In the entries that follow, which lines hold the string "Caballo"? List them.
++++ GIVEN DATA
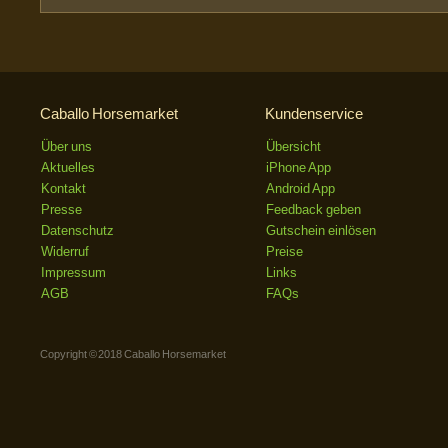
Caballo Horsemarket
Kundenservice
Über uns
Übersicht
Aktuelles
iPhone App
Kontakt
Android App
Presse
Feedback geben
Datenschutz
Gutschein einlösen
Widerruf
Preise
Impressum
Links
AGB
FAQs
Copyright © 2018 Caballo Horsemarket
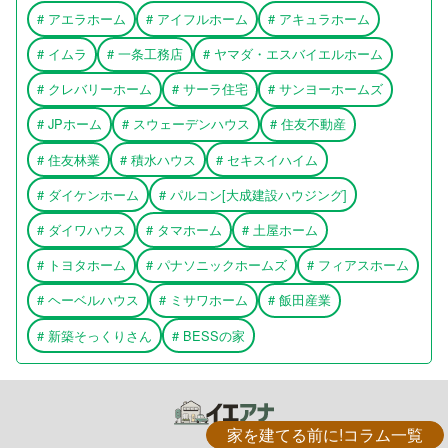
#
アエラホーム
#
アイフルホーム
#
アキュラホーム
#
イムラ
#
一条工務店
#
ヤマダ・エスバイエルホーム
#
クレバリーホーム
#
サーラ住宅
#
サンヨーホームズ
#
JPホーム
#
スウェーデンハウス
#
住友不動産
#
住友林業
#
積水ハウス
#
セキスイハイム
#
ダイケンホーム
#
パルコン[大成建設ハウジング]
#
ダイワハウス
#
タマホーム
#
土屋ホーム
#
トヨタホーム
#
パナソニックホームズ
#
フィアスホーム
#
ヘーベルハウス
#
ミサワホーム
#
飯田産業
#
新築そっくりさん
#
BESSの家
家を建てる前に!コラム一覧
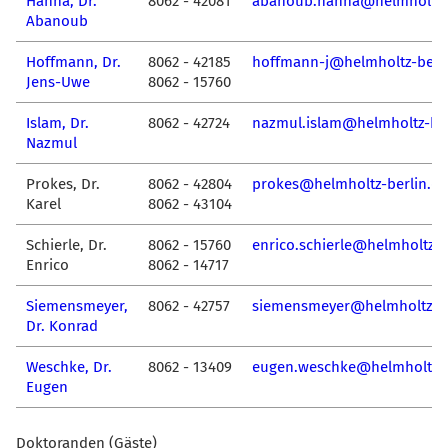
Hanna, Dr.
8062 - 42081
abanoub.hanna@helmholtz-b
Abanoub
Hoffmann, Dr.
8062 - 42185
hoffmann-j@helmholtz-berli
Jens-Uwe
8062 - 15760
Islam, Dr.
8062 - 42724
nazmul.islam@helmholtz-ber
Nazmul
Prokes, Dr.
8062 - 42804
prokes@helmholtz-berlin.de
Karel
8062 - 43104
Schierle, Dr.
8062 - 15760
enrico.schierle@helmholtz-b
Enrico
8062 - 14717
Siemensmeyer,
8062 - 42757
siemensmeyer@helmholtz-be
Dr. Konrad
Weschke, Dr.
8062 - 13409
eugen.weschke@helmholtz-b
Eugen
Doktoranden (Gäste)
++++++++
- [TASK RESPONSE]
Caballo Horsemarket
Copyright © 2018 Caballo Horsemarket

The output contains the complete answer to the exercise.